Urwisy
Niedawno byłem w jednym z parków łódzkich świadkiem sceny naprawdę ohydnej: paru wyrostków obrzucało kamieniami wiewiórkę, która się tu przybłąkała...
Wypadek nieodosobniony, a bardzo charakterystyczny. Sprawa opieki nad zwierzętami, nie jest jeszcze u nas postawiona należycie. A przecież - obok humanitarnych względów - stosunek młodzieży do zwierząt świadczy o jej wychowaniu i kulturze...

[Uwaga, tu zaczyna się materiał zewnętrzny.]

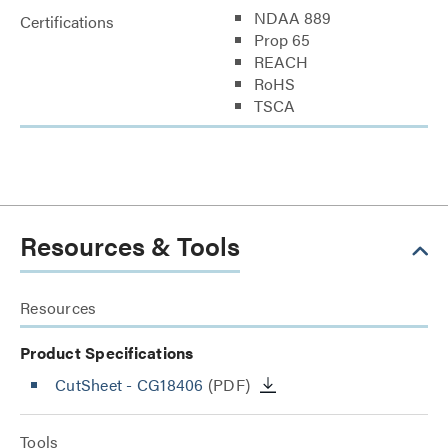
NDAA 889
Certifications
Prop 65
REACH
RoHS
TSCA
Resources & Tools
Resources
Product Specifications
CutSheet
- CG18406
(PDF)
Tools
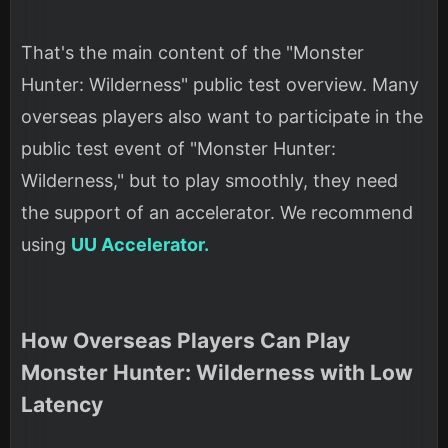
That's the main content of the "Monster
Hunter: Wilderness" public test overview. Many
overseas players also want to participate in the
public test event of "Monster Hunter:
Wilderness," but to play smoothly, they need
the support of an accelerator. We recommend
using
UU Accelerator.
How Overseas Players Can Play
Monster Hunter: Wilderness with Low
Latency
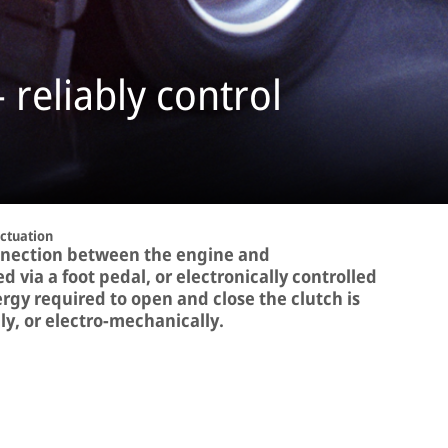
 reliably control
Actuation
onnection between the engine and
d via a foot pedal, or electronically controlled
rgy required to open and close the clutch is
y, or electro-mechanically.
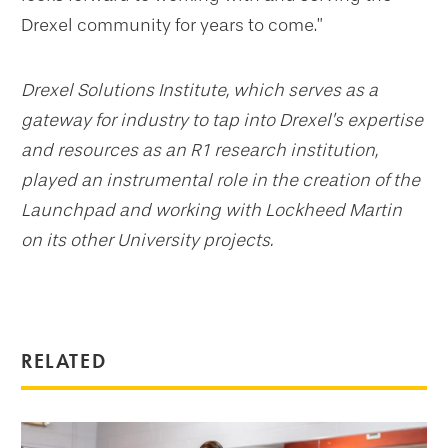
Drexel community for years to come.”
Drexel Solutions Institute, which serves as a
gateway for industry to tap into Drexel’s expertise
and resources as an R1 research institution,
played an instrumental role in the creation of the
Launchpad and working with Lockheed Martin
on its other University projects.
RELATED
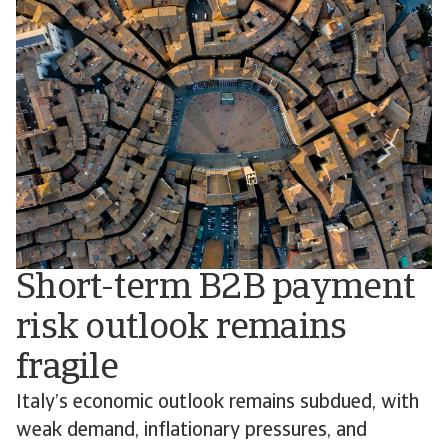
Short-term B2B payment
risk outlook remains
fragile
Italy’s economic outlook remains subdued, with
weak demand, inflationary pressures, and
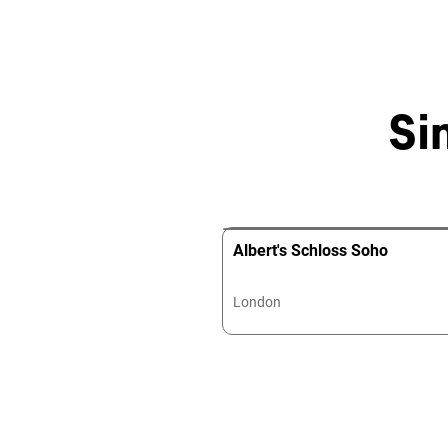
Si
Albert's Schloss Soho
London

Z tego właśnie powodu bardzo aktualna i wychowawcza jest wystawiona w tej chwili w Państwowym Teatrze Lalek "Pinokio" sztuka Dyllina i Szifmana - "Urwisy". "Kochajmy zwierzęta - nie znęcajmy się nad nimi" - oto zasadniczy morał tej sztuki, podany zresztą nie werbalnie, ale w sposób zręczny, atrakcyjny i sugestywny.
Treść sztuki stanowi historia dwóch młodych urwisów którzy nawet nie ze złych skłonności, ale raczej przez lekkomyślność dokuczają zwierzętom. Jednemu śni się potem, że staje przed trybunałem skrzywdzonych przez siebie zwierząt: i w toku procesu zdaje sobie sprawę, jak bardzo niewłaściwe było jego dotychczasowe postępowanie.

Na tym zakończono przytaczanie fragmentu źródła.